Was the mythical parting of the Red Sea triggered by Moses' outstretched hand or an unusual chain of perfectly natural causes? Or both?
And does it matter?
Russian researchers recently took a stab at explaining one of the Bible's most famous miracles. Their version of events describes how a strong, persistent wind and an underlying reef may have made the feat possible.
The research follows a long line of efforts by science scholars to prove religious miracles from claims of sighting the ruins of Noah's Ark to attributing the biblical "trumpet blast" from Mt. Sinai as volcanic activity. Some argue such explanations diminish the concept of miracles while others say they reinforce their power.
A Good Wind and Good Timing
In the latest attempt to lend scientific credence to a supernatural event, Naum Volzinger, a senior researcher at St. Petersburg's Institute of Oceanography, and Alexei Androsov, a colleague based in Hamburg, Germany, analyzed conditions that could have made the parting of the Red Sea possible.

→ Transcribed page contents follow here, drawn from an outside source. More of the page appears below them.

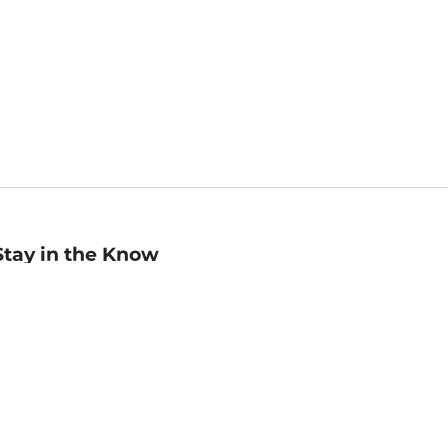
Stay in the Know
mail
ddress
Sign up
eceive curated bookseller recommendations, exclusive offers,
nd promotional emails. Unsubscribe anytime. View Barnes &
oble's
Privacy Policy
.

As the biblical story goes: "And Moses stretched out his hand over the sea; and the Lord caused the sea to go back by a strong east wind all that night, and made the sea dry land, and the waters were divided."
Volzinger and Androsov calculated that a wind blowing at the speed of 67 miles per hour sustained overnight could have exposed a reef that existed close below the ocean surface. The Israelites could have then fled over the passage before the wind died down and waters rose again, blocking the way for pursuing Egyptian soldiers in their wheeled chariots.
Volzinger explains that some 3,500 years ago, the reef would have been closer to the water's surface so it would have been exposed for just the right amount of time.
"It would take the Jews … four hours to cross the 7-kilometer reef that runs from one coast to another," Volzinger told The Moscow Times. "Then, in half an hour, the waters would come back."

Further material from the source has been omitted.